### Data records ###
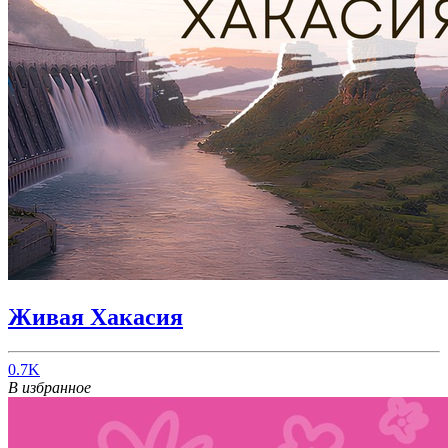
Живая Хакасия
0.7K
В избранное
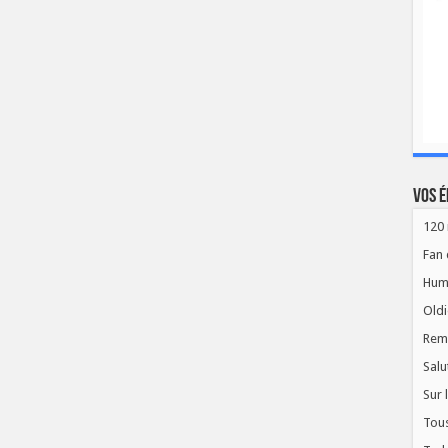
Vos é
120 
Fan 
Hum
Oldi
Rem
Salu
Sur 
Tous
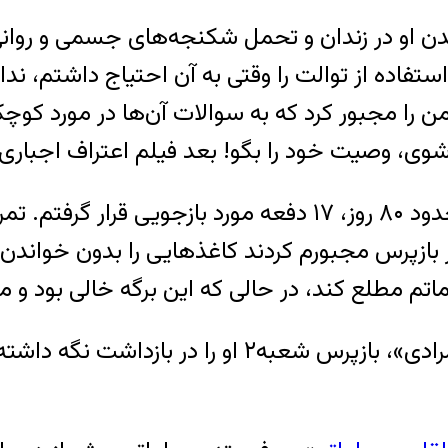
او در زندان و تحمل شکنجه‌های جسمی و روانی در
استفاده از توالت را وقتی به آن احتیاج داشتم، ن
من را مجبور کرد که به سوالات آن‌ها در مورد کوچ
ی، وصیت‌ خود را بگو! بعد فیلم اعتراف اجباری 
او سپس به شرح بازجویی‌هایش می‌پردازد: «در حدود ۸۰ روز، ۱۷
ر بازپرس مجبورم کردند کاغذهایی را بدون خواندن 
هاماتم مطلع کند، در حالی که این برگه خالی بود و م
حامی بهادری تعریف می‌کند که «محمود حاجی مرادی»، 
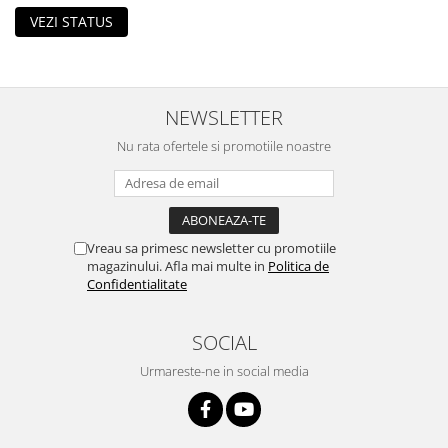
VEZI STATUS
NEWSLETTER
Nu rata ofertele si promotiile noastre
Vreau sa primesc newsletter cu promotiile
magazinului. Afla mai multe in
Politica de
Confidentialitate
SOCIAL
Urmareste-ne in social media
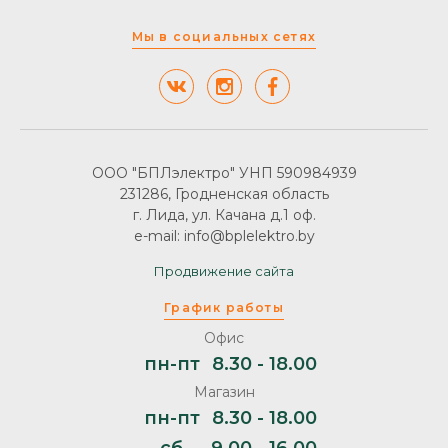
Мы в социальных сетях
ООО "БПЛэлектро" УНП 590984939
231286, Гродненская область
г. Лида, ул. Качана д.1 оф.
e-mail: info@bplelektro.by
Продвижение сайта
График работы
Офис
пн-пт
8.30 - 18.00
Магазин
пн-пт
8.30 - 18.00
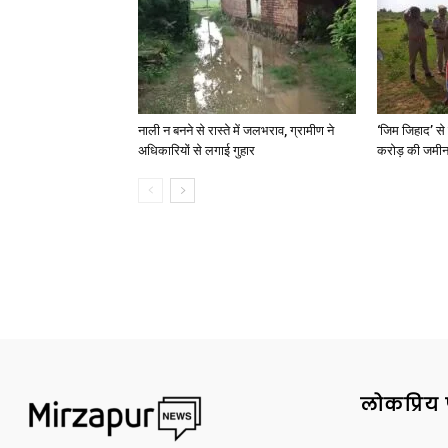
नाली न बनने से रास्ते में जलभराव, ग्रामीण ने
‘जिम जिहाद’ से 
अधिकारियों से लगाई गुहार
करोड़ की जमीन 
लोकप्रिय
###
Activity
The records above should be output exactly, but without any of their pictures.

Solution to this exercise
Живая Хакасия
0.7K
В избранное
Vos é
120 
Fan 
Hum
Oldi
Rem
Salu
Sur 
Tous
او در زندان و تحمل شکنجه‌های جسمی و روانی در
استفاده از توالت را وقتی به آن احتیاج داشتم، ن
من را مجبور کرد که به سوالات آن‌ها در مورد کوچ
ی، وصیت‌ خود را بگو! بعد فیلم اعتراف اجباری 
او سپس به شرح بازجویی‌هایش می‌پردازد: «در حدود ۸۰ روز، ۱۷
ر بازپرس مجبورم کردند کاغذهایی را بدون خواندن 
هاماتم مطلع کند، در حالی که این برگه خالی بود و م
حامی بهادری تعریف می‌کند که «محمود حاجی مرادی»، 
VEZI STATUS
NEWSLETTER
Nu rata ofertele si promotiile noastre
Vreau sa primesc newsletter cu promotiile
magazinului. Afla mai multe in
Politica de
Confidentialitate
SOCIAL
Urmareste-ne in social media
Мы в социальных сетях
ООО "БПЛэлектро" УНП 590984939
231286, Гродненская область
г. Лида, ул. Качана д.1 оф.
e-mail: info@bplelektro.by
Продвижение сайта
График работы
Офис
пн-пт
8.30 - 18.00
Магазин
пн-пт
8.30 - 18.00
नाली न बनने से रास्ते में जलभराव, ग्रामीण ने
‘जिम जिहाद’ से 
अधिकारियों से लगाई गुहार
करोड़ की जमीन 
लोकप्रिय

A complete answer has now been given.